EXERCISE DATA below:

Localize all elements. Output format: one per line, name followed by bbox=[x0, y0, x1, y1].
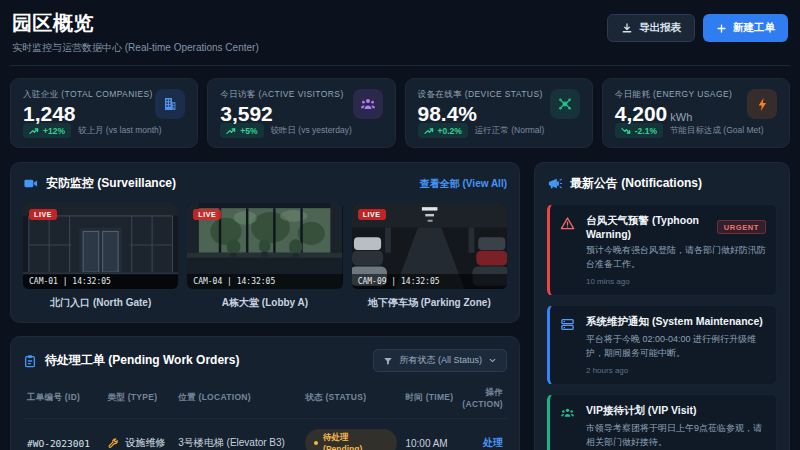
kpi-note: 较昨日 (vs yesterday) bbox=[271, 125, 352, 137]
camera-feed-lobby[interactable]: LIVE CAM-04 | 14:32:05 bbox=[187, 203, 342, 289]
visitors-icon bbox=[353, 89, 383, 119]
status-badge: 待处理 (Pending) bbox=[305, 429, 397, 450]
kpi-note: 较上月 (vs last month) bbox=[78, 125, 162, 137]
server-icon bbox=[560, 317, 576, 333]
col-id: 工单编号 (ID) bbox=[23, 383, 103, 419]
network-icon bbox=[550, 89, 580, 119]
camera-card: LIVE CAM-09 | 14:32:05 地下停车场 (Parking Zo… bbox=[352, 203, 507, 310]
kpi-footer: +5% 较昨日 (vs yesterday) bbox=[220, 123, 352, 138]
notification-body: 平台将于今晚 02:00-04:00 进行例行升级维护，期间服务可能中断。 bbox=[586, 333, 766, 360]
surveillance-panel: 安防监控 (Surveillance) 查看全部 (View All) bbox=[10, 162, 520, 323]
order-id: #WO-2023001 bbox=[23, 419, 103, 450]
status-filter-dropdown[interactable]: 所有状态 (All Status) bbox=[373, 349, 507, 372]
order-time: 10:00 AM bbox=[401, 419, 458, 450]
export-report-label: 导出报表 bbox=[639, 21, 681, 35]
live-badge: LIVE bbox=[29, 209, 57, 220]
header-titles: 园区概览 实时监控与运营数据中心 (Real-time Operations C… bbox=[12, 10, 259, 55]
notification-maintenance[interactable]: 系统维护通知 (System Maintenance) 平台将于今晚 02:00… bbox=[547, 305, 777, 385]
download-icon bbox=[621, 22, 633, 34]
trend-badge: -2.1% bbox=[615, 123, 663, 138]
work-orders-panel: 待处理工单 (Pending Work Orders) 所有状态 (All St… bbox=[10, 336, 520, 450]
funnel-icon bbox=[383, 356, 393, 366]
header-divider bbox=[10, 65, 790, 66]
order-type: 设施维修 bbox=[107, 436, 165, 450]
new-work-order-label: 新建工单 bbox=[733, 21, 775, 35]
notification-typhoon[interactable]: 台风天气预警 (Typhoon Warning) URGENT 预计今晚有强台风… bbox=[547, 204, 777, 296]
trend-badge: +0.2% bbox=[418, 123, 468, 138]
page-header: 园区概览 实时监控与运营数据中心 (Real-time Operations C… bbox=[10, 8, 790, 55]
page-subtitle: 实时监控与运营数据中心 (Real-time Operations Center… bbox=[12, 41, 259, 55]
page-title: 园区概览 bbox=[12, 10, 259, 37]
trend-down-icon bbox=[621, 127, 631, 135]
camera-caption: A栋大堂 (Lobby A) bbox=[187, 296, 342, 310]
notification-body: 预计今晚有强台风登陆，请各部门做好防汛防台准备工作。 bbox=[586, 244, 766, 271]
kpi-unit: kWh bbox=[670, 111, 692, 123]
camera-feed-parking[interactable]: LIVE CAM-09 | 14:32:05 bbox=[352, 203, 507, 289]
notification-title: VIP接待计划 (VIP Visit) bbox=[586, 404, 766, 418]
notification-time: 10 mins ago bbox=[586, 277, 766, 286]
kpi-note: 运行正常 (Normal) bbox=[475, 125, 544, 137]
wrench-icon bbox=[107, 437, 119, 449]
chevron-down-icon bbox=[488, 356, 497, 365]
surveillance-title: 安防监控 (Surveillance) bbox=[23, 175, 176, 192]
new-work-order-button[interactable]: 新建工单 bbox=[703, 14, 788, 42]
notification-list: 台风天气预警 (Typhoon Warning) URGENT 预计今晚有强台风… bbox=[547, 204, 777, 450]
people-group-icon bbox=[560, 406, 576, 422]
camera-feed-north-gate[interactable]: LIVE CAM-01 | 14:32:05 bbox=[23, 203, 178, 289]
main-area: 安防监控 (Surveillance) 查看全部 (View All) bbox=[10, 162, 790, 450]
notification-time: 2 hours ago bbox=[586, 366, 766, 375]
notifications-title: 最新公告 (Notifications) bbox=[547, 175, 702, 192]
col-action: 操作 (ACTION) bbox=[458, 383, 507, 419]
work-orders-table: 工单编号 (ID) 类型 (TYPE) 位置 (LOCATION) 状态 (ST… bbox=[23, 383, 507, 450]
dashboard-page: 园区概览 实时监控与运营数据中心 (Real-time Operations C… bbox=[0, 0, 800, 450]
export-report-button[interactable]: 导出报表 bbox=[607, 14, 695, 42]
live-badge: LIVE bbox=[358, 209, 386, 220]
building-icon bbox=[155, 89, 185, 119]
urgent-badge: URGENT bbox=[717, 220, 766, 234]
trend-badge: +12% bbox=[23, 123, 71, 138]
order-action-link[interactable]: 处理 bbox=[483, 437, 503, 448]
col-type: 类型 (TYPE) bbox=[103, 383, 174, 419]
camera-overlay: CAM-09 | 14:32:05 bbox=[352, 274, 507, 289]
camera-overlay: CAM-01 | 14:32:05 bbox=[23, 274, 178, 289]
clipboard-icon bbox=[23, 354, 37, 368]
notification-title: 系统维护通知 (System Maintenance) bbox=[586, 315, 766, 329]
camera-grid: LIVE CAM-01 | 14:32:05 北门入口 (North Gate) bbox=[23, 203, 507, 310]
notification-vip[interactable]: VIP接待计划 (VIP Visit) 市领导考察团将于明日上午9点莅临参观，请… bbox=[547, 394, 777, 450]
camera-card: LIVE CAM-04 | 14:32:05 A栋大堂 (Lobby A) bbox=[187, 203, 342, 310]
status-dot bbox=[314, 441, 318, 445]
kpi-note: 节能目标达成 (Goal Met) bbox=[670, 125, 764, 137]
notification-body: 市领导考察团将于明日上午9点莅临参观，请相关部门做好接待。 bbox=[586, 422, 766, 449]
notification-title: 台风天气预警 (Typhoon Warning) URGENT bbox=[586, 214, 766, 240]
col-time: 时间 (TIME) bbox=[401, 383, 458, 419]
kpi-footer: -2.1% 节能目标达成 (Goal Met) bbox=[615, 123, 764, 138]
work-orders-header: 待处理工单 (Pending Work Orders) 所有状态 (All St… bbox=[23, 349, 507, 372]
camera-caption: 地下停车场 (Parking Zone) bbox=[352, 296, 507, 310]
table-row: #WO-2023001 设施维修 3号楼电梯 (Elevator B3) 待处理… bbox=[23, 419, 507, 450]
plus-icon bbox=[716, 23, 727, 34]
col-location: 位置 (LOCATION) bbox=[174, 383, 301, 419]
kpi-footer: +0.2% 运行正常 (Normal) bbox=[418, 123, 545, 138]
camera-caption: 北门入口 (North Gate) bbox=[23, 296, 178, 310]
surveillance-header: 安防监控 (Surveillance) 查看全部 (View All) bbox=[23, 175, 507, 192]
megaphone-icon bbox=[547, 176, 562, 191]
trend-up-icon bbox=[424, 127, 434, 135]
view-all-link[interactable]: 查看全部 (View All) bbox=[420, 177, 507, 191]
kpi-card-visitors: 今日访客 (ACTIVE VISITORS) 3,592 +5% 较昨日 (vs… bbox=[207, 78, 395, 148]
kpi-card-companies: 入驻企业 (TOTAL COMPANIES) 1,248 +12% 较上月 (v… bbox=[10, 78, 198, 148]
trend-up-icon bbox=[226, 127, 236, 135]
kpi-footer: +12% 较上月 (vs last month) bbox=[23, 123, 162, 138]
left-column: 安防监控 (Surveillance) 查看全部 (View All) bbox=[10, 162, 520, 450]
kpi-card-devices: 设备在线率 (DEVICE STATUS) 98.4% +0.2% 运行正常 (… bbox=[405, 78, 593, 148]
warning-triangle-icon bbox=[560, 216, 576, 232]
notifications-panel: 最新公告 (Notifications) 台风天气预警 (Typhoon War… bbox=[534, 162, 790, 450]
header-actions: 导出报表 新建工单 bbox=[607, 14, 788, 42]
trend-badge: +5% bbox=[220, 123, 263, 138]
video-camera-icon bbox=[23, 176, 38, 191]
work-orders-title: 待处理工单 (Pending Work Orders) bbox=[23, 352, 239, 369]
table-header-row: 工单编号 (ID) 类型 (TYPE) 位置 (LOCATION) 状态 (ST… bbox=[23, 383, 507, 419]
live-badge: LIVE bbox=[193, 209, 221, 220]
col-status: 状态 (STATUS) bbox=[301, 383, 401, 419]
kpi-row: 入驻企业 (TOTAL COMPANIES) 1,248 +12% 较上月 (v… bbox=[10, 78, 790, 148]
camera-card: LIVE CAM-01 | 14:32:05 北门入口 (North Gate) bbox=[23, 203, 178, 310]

End of EXERCISE DATA.
EXERCISE DATA below:

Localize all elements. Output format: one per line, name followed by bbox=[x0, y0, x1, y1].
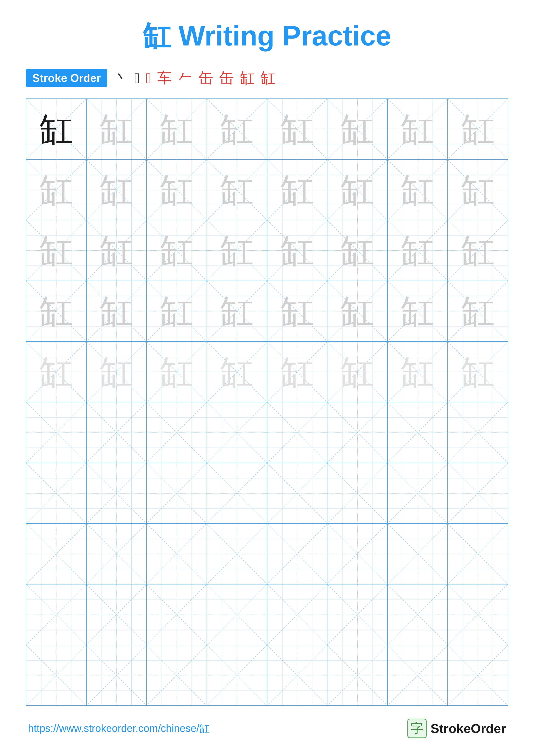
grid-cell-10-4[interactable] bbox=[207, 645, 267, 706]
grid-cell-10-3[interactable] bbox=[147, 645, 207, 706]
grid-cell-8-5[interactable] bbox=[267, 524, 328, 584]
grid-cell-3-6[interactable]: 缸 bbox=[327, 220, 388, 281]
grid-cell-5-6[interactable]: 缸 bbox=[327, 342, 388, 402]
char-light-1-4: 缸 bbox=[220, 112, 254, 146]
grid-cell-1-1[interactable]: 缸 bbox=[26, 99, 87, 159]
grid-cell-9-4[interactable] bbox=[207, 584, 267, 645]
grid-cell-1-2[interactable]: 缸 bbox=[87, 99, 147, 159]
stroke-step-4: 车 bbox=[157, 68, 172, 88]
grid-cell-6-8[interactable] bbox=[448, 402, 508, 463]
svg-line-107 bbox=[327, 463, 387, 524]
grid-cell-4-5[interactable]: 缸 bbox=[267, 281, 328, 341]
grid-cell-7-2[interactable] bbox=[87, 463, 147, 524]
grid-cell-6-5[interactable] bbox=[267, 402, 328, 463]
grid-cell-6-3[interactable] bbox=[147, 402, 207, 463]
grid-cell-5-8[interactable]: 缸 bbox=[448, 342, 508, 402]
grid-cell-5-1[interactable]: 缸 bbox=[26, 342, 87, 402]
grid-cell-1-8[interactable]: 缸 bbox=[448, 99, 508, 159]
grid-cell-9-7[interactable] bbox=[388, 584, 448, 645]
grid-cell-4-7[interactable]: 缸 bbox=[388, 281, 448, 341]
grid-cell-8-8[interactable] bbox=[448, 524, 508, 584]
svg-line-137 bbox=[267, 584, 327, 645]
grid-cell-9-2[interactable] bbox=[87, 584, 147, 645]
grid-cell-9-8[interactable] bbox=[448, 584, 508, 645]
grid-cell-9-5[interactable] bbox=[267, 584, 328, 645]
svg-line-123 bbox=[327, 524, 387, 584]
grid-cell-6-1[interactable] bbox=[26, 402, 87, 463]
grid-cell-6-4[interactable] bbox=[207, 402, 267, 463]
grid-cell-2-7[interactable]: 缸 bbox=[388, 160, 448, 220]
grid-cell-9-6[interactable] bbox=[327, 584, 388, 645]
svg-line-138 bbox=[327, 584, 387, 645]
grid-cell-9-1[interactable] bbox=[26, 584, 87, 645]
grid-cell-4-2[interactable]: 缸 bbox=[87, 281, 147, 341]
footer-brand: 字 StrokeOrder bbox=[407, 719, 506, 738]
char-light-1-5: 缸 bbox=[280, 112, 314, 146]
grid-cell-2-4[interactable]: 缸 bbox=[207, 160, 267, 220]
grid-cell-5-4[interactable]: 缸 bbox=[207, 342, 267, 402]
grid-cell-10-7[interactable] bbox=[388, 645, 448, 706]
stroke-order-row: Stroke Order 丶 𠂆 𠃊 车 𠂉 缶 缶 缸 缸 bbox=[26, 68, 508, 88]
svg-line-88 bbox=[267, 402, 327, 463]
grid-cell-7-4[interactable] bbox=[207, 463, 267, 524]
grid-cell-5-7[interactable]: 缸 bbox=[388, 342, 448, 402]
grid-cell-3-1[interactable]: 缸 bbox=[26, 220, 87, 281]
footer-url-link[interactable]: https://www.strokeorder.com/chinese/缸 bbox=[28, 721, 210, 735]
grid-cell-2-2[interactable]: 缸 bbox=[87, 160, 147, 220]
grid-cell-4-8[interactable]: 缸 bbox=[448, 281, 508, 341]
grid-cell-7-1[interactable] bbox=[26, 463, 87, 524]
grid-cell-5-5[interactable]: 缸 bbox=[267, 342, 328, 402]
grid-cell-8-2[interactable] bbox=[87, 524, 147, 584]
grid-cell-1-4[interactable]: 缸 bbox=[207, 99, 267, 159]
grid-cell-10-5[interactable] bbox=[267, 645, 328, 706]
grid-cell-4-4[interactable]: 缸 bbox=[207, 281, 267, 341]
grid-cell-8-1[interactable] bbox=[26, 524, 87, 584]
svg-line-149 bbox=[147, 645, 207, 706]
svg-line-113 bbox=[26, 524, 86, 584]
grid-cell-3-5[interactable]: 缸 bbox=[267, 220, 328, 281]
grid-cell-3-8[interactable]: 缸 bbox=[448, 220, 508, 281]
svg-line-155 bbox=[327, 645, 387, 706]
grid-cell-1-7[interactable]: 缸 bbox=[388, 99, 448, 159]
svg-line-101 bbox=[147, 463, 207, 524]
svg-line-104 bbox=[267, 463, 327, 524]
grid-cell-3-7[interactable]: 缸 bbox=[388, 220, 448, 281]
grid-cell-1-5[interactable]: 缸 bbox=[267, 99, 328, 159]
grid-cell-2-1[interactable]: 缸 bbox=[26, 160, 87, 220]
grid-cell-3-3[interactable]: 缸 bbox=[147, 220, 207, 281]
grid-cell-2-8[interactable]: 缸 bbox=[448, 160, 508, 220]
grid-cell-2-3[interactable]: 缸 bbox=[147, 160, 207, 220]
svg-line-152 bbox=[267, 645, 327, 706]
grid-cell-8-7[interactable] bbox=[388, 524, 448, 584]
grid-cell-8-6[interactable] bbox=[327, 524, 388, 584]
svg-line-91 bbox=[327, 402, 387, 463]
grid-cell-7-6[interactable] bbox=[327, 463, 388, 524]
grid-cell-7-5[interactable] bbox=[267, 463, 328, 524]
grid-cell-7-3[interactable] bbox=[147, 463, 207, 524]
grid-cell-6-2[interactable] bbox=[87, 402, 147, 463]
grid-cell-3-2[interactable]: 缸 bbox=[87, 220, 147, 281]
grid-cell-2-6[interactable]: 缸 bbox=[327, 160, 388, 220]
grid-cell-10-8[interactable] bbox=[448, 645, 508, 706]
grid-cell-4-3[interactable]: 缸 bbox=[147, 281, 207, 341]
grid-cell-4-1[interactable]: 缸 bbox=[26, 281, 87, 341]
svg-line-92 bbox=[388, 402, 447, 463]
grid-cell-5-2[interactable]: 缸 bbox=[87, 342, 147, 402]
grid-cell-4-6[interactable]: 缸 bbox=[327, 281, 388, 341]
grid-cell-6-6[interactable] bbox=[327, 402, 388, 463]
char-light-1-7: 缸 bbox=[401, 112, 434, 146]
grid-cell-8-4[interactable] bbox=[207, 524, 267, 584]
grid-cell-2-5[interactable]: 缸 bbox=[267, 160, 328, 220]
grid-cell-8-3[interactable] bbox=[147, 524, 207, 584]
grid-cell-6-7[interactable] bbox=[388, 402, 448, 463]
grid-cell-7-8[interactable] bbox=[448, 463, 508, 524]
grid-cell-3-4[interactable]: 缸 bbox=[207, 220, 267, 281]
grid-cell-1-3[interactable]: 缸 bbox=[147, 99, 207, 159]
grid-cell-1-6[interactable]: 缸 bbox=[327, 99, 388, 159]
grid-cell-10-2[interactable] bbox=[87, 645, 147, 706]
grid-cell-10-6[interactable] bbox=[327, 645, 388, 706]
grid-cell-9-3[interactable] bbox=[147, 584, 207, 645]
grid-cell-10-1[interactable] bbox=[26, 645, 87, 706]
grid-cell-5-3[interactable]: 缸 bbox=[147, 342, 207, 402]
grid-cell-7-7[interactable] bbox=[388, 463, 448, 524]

End of EXERCISE DATA.

§ WORK REQUEST: Scan the listing above for the word "char" and show each line where it is found.

§ ANSWER FOR THIS EXERCISE:
char-light-1-4: 缸 bbox=[220, 112, 254, 146]
char-light-1-5: 缸 bbox=[280, 112, 314, 146]
char-light-1-7: 缸 bbox=[401, 112, 434, 146]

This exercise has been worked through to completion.